Healthy fruit trees are the result of good care. One of the more important aspects of getting good fruit and having beautiful, blooming fruit and nut trees is the winter spraying regimen. This is a job all too frequently overlooked even in mild winter climates which offer plenty of time to do the job. There are many ways to protect fruit trees from destructive weather and pests but don’t forget winter fruit tree spraying. It should start in the autumn, as soon as trees drop their leaves, and continue until springtime opens the blossoms.
Fruit and nut tree varieties should be selected for your climate – or even microclimate. They all have different needs. Equally, fungal infections and insect pests have favorite areas and favorite host trees. For example, in warmer coastal parts of Los Angeles, citrus trees fall easy prey to scale, whitefly and mealybug. In others areas, black rot can eat into the limbs of stone fruit trees (plum, apricot, nectarine, etc.). Fire blight can turn branches of fruiting and ornamental pears black just about everywhere. And leaf-rollers and aphids can attack a whole assortment of fruit trees in warm winter climates where they are not killed off by frosts.
Just as you have a lot of choices with tree cultivars, you also have a wide range of tree protecting sprays. There are plenty of commercial products for sale, but I prefer to use the organic or old fashioned remedies that are less toxic and work as well – if not better. The best sprays to use in autumn and winter are the dormant oil sprays, usually lime-sulfur or copper-sulfate. These sprays will help suffocate over-wintering insects and can function as fungicides. Neem® is an organic spray that is also used safely to kill insect pests on edibles. Try to spray trees as soon as you can after leaf drop and, ideally, spray every three to four weeks until the flower buds swell. Sprays can harm pollinating insects, so avoid any treatments while trees are in bloom. Do not use lime in any form on apricot trees – especially after they bud up – since they are lime sensitive. For more sensitive and evergreen fruit trees growing in the milder regions, try using a lighter fine oil spray made for leaf contact. Most of these treatments are all-natural and organically acceptable.

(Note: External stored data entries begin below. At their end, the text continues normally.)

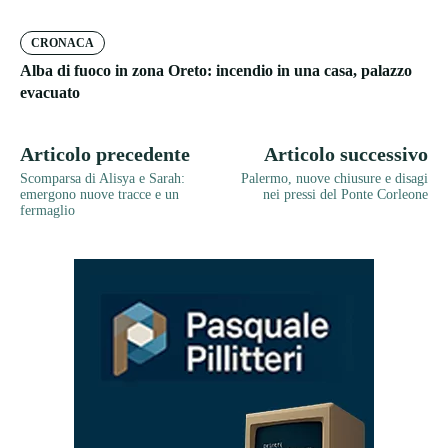
CRONACA
Alba di fuoco in zona Oreto: incendio in una casa, palazzo
evacuato
Articolo precedente
Articolo successivo
Scomparsa di Alisya e Sarah:
Palermo, nuove chiusure e disagi
emergono nuove tracce e un
nei pressi del Ponte Corleone
fermaglio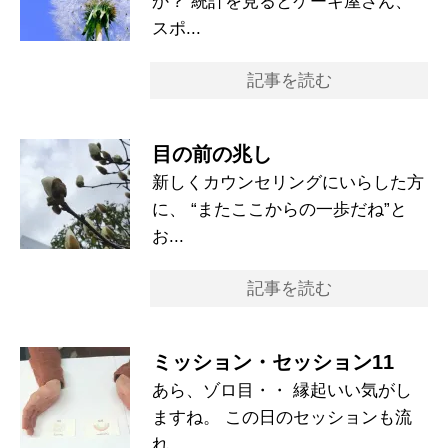
か？ 統計を見るとケーキ屋さん、
スポ...
記事を読む
目の前の兆し
新しくカウンセリングにいらした方
に、 “またここからの一歩だね”と
お...
記事を読む
ミッション・セッション11
あら、ゾロ目・・ 縁起いい気がし
ますね。 この日のセッションも流
れ...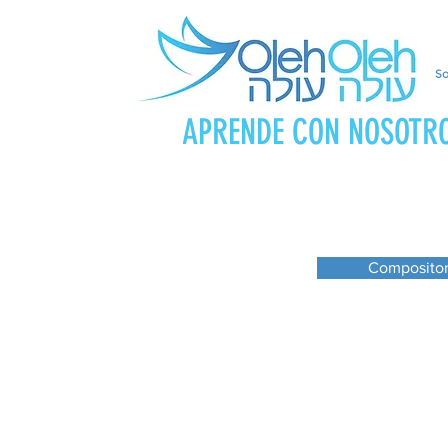
So
APRENDE CON NOSOTR
Composito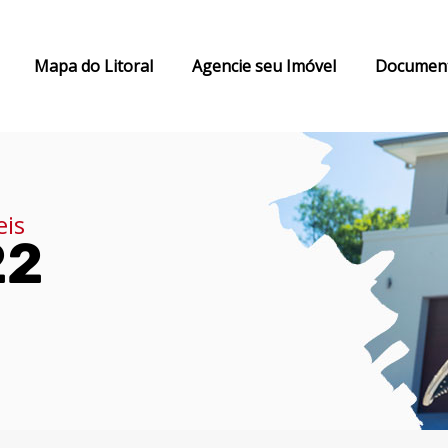
Mapa do Litoral
Agencie seu Imóvel
Documen
eis
22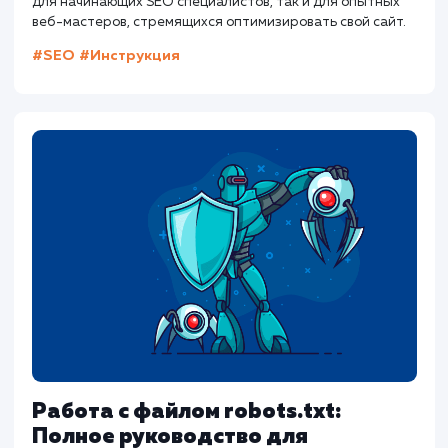
Слэш в конце URL: Когда это
необходимо и почему?
Статья исследует использование слэша в конце URL и е
влияние на SEO. В статье также представлены
практические рекомендации по настройке различных
CMS, таких как WordPress, Joomla, и Drupal. Полезно как
для начинающих SEO специалистов, так и для опытных
веб-мастеров, стремящихся оптимизировать свой сайт
#SEO
#Инструкция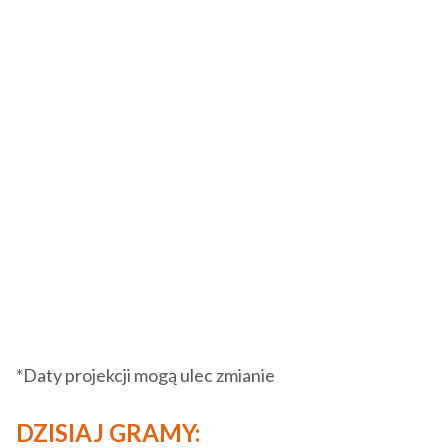
*Daty projekcji mogą ulec zmianie
DZISIAJ GRAMY:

It is best to spray when winds are not blowing. Coat the whole tree from branch tips to base. Some fruit or nut trees can also be sprayed after bud drop. Do a little research into the needs of your specific kind of fruit tree(s). Make sure you read the labels and follow directions carefully. It is important to use the right proportions when mixing with water.
Weather and timing are critical for fruit spraying to be most effective. Proper winter spraying of fruit trees can make the difference between beautiful, fruitful trees and struggling, nonproductive trees. Sometimes these treatments can even save a tree’s life.